YOUR INSTRUCTIONS:
Copy out each line of the data that contains "Begović".

┌─ INFORMATION PROVIDED

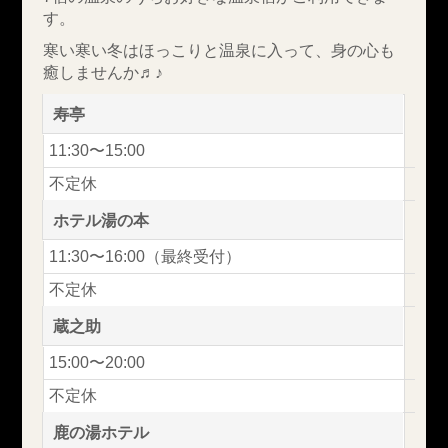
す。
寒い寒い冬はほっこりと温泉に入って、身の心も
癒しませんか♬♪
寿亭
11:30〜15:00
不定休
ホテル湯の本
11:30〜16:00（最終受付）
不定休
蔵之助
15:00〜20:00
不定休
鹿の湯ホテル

└─
┌─ INFORMATION PROVIDED

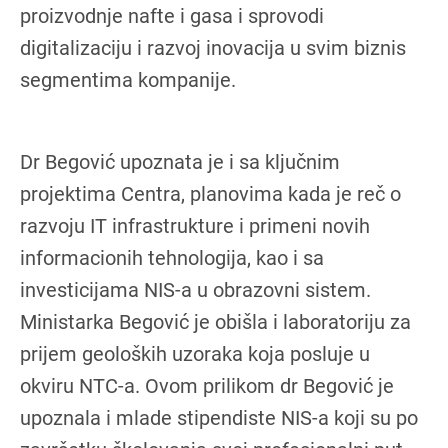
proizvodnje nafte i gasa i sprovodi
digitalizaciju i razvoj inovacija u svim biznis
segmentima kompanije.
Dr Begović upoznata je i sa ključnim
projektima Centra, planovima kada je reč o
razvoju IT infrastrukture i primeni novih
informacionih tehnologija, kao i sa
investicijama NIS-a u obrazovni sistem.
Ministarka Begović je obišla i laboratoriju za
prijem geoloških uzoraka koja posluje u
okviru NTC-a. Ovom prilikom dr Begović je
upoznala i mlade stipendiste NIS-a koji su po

└─

TASK SOLUTION:
Dr Begović upoznata je i sa ključnim
Ministarka Begović je obišla i laboratoriju za
okviru NTC-a. Ovom prilikom dr Begović je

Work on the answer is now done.